今まで Windows Forms アプリケーションをやっていて WPF をまともに触ったことがありませんでした。ちょうど時間ができたので WPF をこれから触ってみたいと思います。そこで覚えたことを忘れないようにメモ書きしてみます。

エントリポイントについて

 まず WPF アプリケーションを作成して思ったことが エントリポイントが隠されるように自動生成されているということです。Application クラスを定義した XAML ファイル(VB:Application.xaml、C#:App.xaml)をビルドすると obj フォルダの中にエントリポイントが定義されたファイルが自動生成されます。その中には Application クラスが Partial で定義されています。この Application クラスは WPF 用のもので System.Windows 名前空間にあります。ちなみに Windows Forms の Application クラスは System.Windows.Forms 名前空間にあります。

自動生成されるエントリポイント(VB も C# もコードは同じ)
Partial Public Class Application
    Inherits System.Windows.Application
    ・・・
    '''<summary>
    '''Application Entry Point.
    '''<summary>
    <System.STAThreadAttribute(),  _
     System.Diagnostics.DebuggerNonUserCodeAttribute()>  _
    Public Shared Sub Main
        Dim app As Application = New Application
        app.InitializeComponent
        app.Run
    End Sub
End Class

 Windows Forms の場合 Visual Basic ではエントリポイントをコーディングしていました(アプリケーション フレームワークを使用する方法もあります)。C# ではエントリポイントが自動生成されるものの、隠されてはいませんでした。そのため、Main メソッドの中でアプリケーションの開始時・終了時の処理(初期化処理や二重起動のチェックなど)ができました。

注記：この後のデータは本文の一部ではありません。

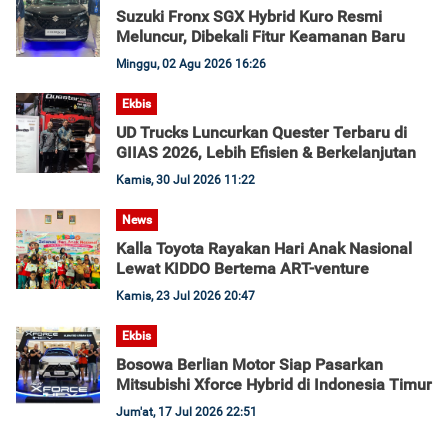
Suzuki Fronx SGX Hybrid Kuro Resmi
Meluncur, Dibekali Fitur Keamanan Baru
Minggu, 02 Agu 2026 16:26
Ekbis
UD Trucks Luncurkan Quester Terbaru di
GIIAS 2026, Lebih Efisien & Berkelanjutan
Kamis, 30 Jul 2026 11:22
News
Kalla Toyota Rayakan Hari Anak Nasional
Lewat KIDDO Bertema ART-venture
Kamis, 23 Jul 2026 20:47
Ekbis
Bosowa Berlian Motor Siap Pasarkan
Mitsubishi Xforce Hybrid di Indonesia Timur
Jum'at, 17 Jul 2026 22:51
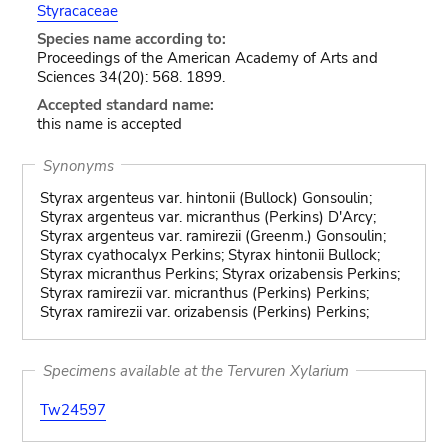
Styracaceae
Species name according to:
Proceedings of the American Academy of Arts and
Sciences 34(20): 568. 1899.
Accepted standard name:
this name is accepted
Synonyms
Styrax argenteus var. hintonii (Bullock) Gonsoulin;
Styrax argenteus var. micranthus (Perkins) D'Arcy;
Styrax argenteus var. ramirezii (Greenm.) Gonsoulin;
Styrax cyathocalyx Perkins; Styrax hintonii Bullock;
Styrax micranthus Perkins; Styrax orizabensis Perkins;
Styrax ramirezii var. micranthus (Perkins) Perkins;
Styrax ramirezii var. orizabensis (Perkins) Perkins;
Specimens available at the Tervuren Xylarium
Tw24597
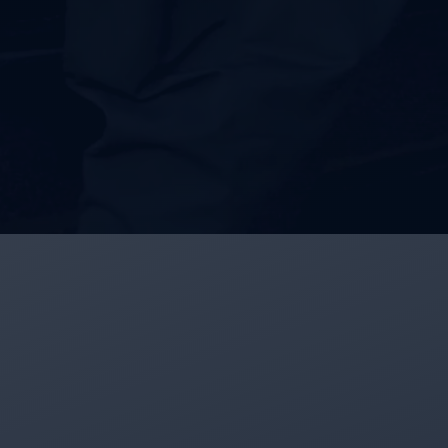
مطار
سفنكس
توصيل
الى
مطار
القاهرة
توصيل
مطار
القاهرة
توصيل
من
مطار
القاهرة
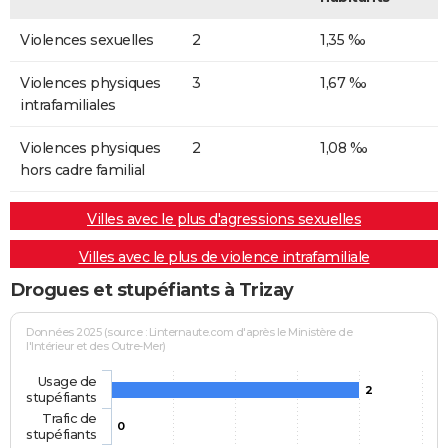
Violences sexuelles
2
1,35 ‰
Violences physiques
3
1,67 ‰
intrafamiliales
Violences physiques
2
1,08 ‰
hors cadre familial
Villes avec le plus d'agressions sexuelles
Villes avec le plus de violence intrafamiliale
Drogues et stupéfiants à Trizay
Données 2025 (source : Linternaute.com d'après le Ministère de
l'Intérieur et des Outre-Mer)
Usage de
2
stupéfiants
Trafic de
0
stupéfiants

 ということは WPF ではアプリケーションの開始時や終了時のタイミングで処理ができないのかというと、そんなことはありません。Application クラスはアプリケーションの開始時に Startup イベントが発生します。そこでアプリケーションの初期化処理や二重起動のチェックをするコードを書くことができます。この他にアプリケーションの終了時に Exit イベントが発生し、未処理例外を処理する DispatcherUnhandledException イベントもあります。

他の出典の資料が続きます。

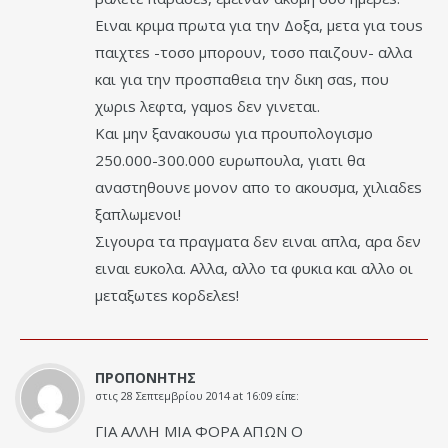
Ειναι κριμα πρωτα για την Δοξα, μετα για τουs
παιχτεs -τοσο μπορουν, τοσο παιζουν- αλλα
και για την προσπαθεια την δικη σαs, που
χωριs λεφτα, γαμοs δεν γινεται.
Και μην ξανακουσω για προυπολογισμο
250.000-300.000 ευρωπουλα, γιατι θα
αναστηθουνε μονον απο το ακουσμα, χιλιαδεs
ξαπλωμενοι!
Σιγουρα τα πραγματα δεν ειναι απλα, αρα δεν
ειναι ευκολα. Αλλα, αλλο τα φυκια και αλλο οι
μεταξωτεs κορδελεs!
ΠΡΟΠΟΝΗΤΗΣ
στις
28 Σεπτεμβρίου 2014 at 16:09
είπε:
ΓΙΑ ΑΛΛΗ ΜΙΑ ΦΟΡΑ ΑΠΩΝ Ο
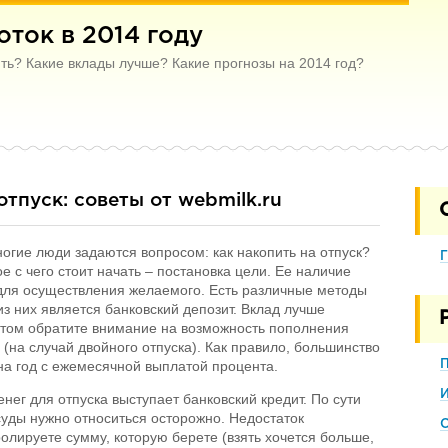
ток в 2014 году
ить? Какие вклады лучше? Какие прогнозы на 2014 год?
отпуск: советы от webmilk.ru
огие люди задаются вопросом: как накопить на отпуск?
Г
ое с чего стоит начать – постановка цели. Ее наличие
 для осуществления желаемого. Есть различные методы
з них является банковский депозит. Вклад лучше
этом обратите внимание на возможность пополнения
е (на случай двойного отпуска). Как правило, большинство
а год с ежемесячной выплатой процента.
г для отпуска выступает банковский кредит. По сути
суды нужно относиться осторожно. Недостаток
С
ролируете сумму, которую берете (взять хочется больше,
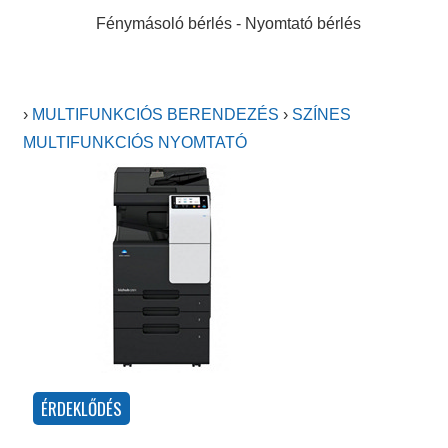
Fénymásoló bérlés - Nyomtató bérlés
›
MULTIFUNKCIÓS BERENDEZÉS
›
SZÍNES
MULTIFUNKCIÓS NYOMTATÓ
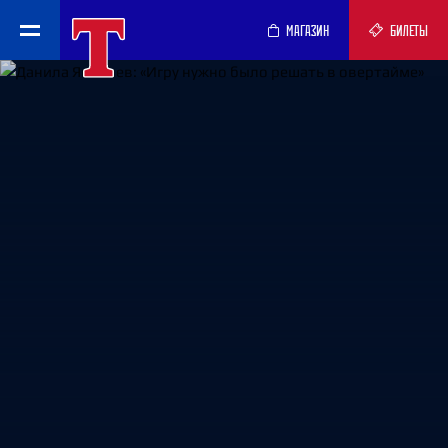
МАГАЗИН
БИЛЕТЫ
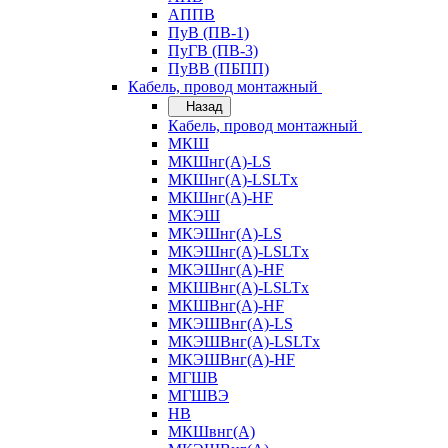
АППВ
ПуВ (ПВ-1)
ПуГВ (ПВ-3)
ПуВВ (ПБПП)
Кабель, провод монтажный
Назад
Кабель, провод монтажный
МКШ
МКШнг(А)-LS
МКШнг(А)-LSLTx
МКШнг(А)-HF
МКЭШ
МКЭШнг(А)-LS
МКЭШнг(А)-LSLTx
МКЭШнг(А)-HF
МКШВнг(A)-LSLTx
МКШВнг(А)-HF
МКЭШВнг(А)-LS
МКЭШВнг(A)-LSLTx
МКЭШВнг(А)-HF
МГШВ
МГШВЭ
НВ
МКШвнг(А)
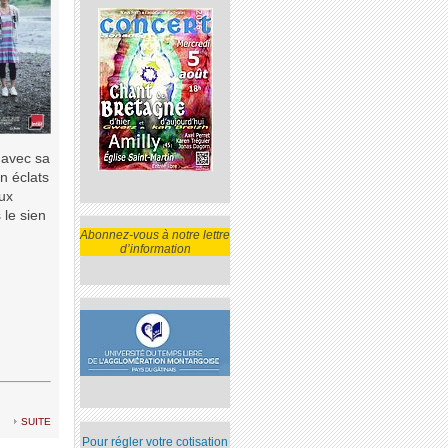
 avec sa
n éclats
eux
 le sien
Abonnez-vous à notre lettre
d’information
suite
Pour régler votre cotisation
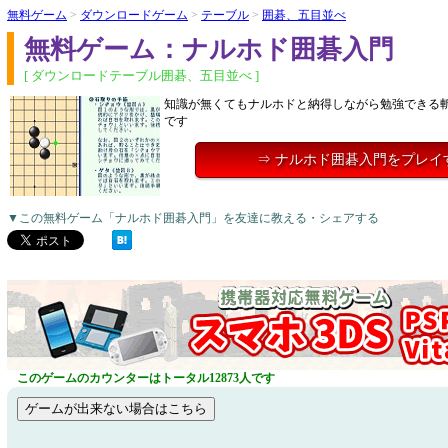
無料ゲーム
>
ダウンロードゲーム
>
テーブル
>
囲碁、五目並べ
無料ゲーム：ナルホド囲碁入門
[ ダウンロードテーブル囲碁、五目並べ ]
知識が無くてもナルホドと納得しながら勉強できる
です
⇒ ナルホド囲碁入門をプレイ
▼この無料ゲーム「ナルホド囲碁入門」を友達に教える・シェアする
このゲームのカウンターはトータル12873人です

 このイベントを見て気づいたことが WPF の Application クラスは、Windows Forms の Visual Basic のアプリケーション フレームワークで使用している WindowsFormsApplicationBase クラスに似ているということです。その簡易版というような感じがします。

 WPF でもエントリポイントを独自にコーディングすることができます。ただし Application クラスを定義した XAML ファイルが読み込めなくなります(たぶん)。その代わり WindowsFormsApplicationBase クラスなどを使用できるといったメリットがあります。

 自動生成されたエントリポイントを使用するかしないかを考えた場合、通常は自動生成されたエントリポイントを使用するだけで十分だと思います。どうしても Application クラスのイベントだけではアプリケーションの管理ができない場合のみ、独自にエントリポイントを定義したほうが良さそうです。

Visual Basic のアプリケーション フレームワーク

 WPF の Visual Basic にもアプリケーション フレームワークがあります。WPF ではエントリポイントの指定と Application クラスのプロパティ設定に使用されています。これを有効にするとエントリポイントが自動生成されるようになります。無効にするとエントリポイントを独自にコーディングする必要があります(つまりエントリポイントが定義してあるファイルが自動生成されなくなります)。

 Windows Forms の WindowsFormsApplicationBase クラスを利用するにはエントリポイントを独自にコーディングしなければいけないため、アプリケーション フレームワークを無効にする必要あります。Windows Forms の場合と逆になっているところが面白いですね。

まとめ

  • エントリポイントは自動生成されたコードを使用する(Visual Basic ではこのためにアプリケーション フレームワークを有効にする)。
  • アプリケーションの開始時の処理は Application.Startup イベントを使用する。
  • アプリケーションの終了時の処理は Application.Exit イベントを使用する。
  • アプリケーションの未処理例外の処理は Application.DispatcherUnhandledException イベントを使用する。

 WPF のエントリポイントは C# であっても隠されているというのが驚きでした。これはコードとは別に XAML を使用するための影響だと思います。その代わりアプリケーションの管理は WPF 用の Application クラスがやっています。処理を組み込む場合に Startup イベントや Exit イベントなどを使用するだけでよくなったので、処理がしやすくなったように思います。